'''

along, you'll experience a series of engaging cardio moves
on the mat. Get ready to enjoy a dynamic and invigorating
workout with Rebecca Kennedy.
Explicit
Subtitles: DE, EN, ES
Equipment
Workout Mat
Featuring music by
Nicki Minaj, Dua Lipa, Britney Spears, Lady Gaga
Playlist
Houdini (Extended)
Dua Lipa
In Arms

'''
'''

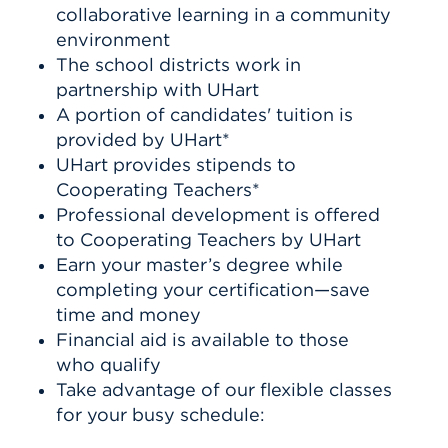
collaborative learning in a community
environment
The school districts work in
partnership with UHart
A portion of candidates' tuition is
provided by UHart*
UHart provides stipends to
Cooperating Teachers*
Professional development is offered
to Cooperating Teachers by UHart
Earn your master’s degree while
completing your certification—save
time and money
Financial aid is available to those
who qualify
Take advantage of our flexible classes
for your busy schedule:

'''

[ACTIVITY] Above are the records. Copy the lines beginning at the one that has "environment" and ending with the one that has "for your busy", unchanged.

[RESULT OF THE EXERCISE]
environment
The school districts work in
partnership with UHart
A portion of candidates' tuition is
provided by UHart*
UHart provides stipends to
Cooperating Teachers*
Professional development is offered
to Cooperating Teachers by UHart
Earn your master’s degree while
completing your certification—save
time and money
Financial aid is available to those
who qualify
Take advantage of our flexible classes
for your busy schedule:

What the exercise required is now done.